| Exercise goal |
Within the entries below, find the portion that opens with the line containing "Werde Teil der Schotterberg-Welt!" and closes with the line containing "akzeptiert wurden.". Retype that portion exactly and only.

Material for the task: Begin

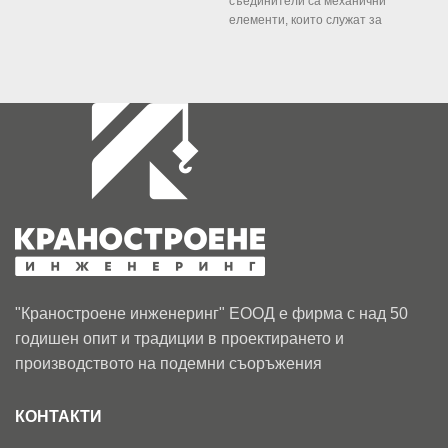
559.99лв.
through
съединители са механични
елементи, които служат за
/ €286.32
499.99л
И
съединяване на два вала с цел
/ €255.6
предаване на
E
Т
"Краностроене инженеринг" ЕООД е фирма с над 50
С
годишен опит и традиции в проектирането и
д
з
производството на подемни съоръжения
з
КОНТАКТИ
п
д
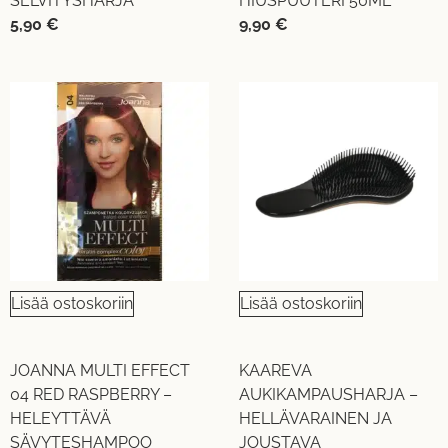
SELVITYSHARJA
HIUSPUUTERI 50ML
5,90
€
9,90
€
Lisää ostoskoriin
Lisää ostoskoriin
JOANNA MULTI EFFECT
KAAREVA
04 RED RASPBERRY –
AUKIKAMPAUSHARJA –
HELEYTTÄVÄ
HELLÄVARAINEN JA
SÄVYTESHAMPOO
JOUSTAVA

Material for the task: End
Material for the task: Begin

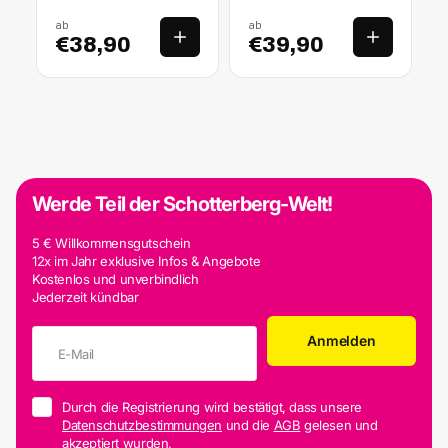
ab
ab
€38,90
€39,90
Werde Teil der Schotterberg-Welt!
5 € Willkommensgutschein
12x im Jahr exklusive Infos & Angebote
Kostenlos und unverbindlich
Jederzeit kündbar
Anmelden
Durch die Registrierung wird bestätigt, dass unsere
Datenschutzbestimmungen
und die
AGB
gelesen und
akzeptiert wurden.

Material for the task: End

| Task result |
Werde Teil der Schotterberg-Welt!
5 € Willkommensgutschein
12x im Jahr exklusive Infos & Angebote
Kostenlos und unverbindlich
Jederzeit kündbar
Anmelden
Durch die Registrierung wird bestätigt, dass unsere
Datenschutzbestimmungen
und die
AGB
gelesen und
akzeptiert wurden.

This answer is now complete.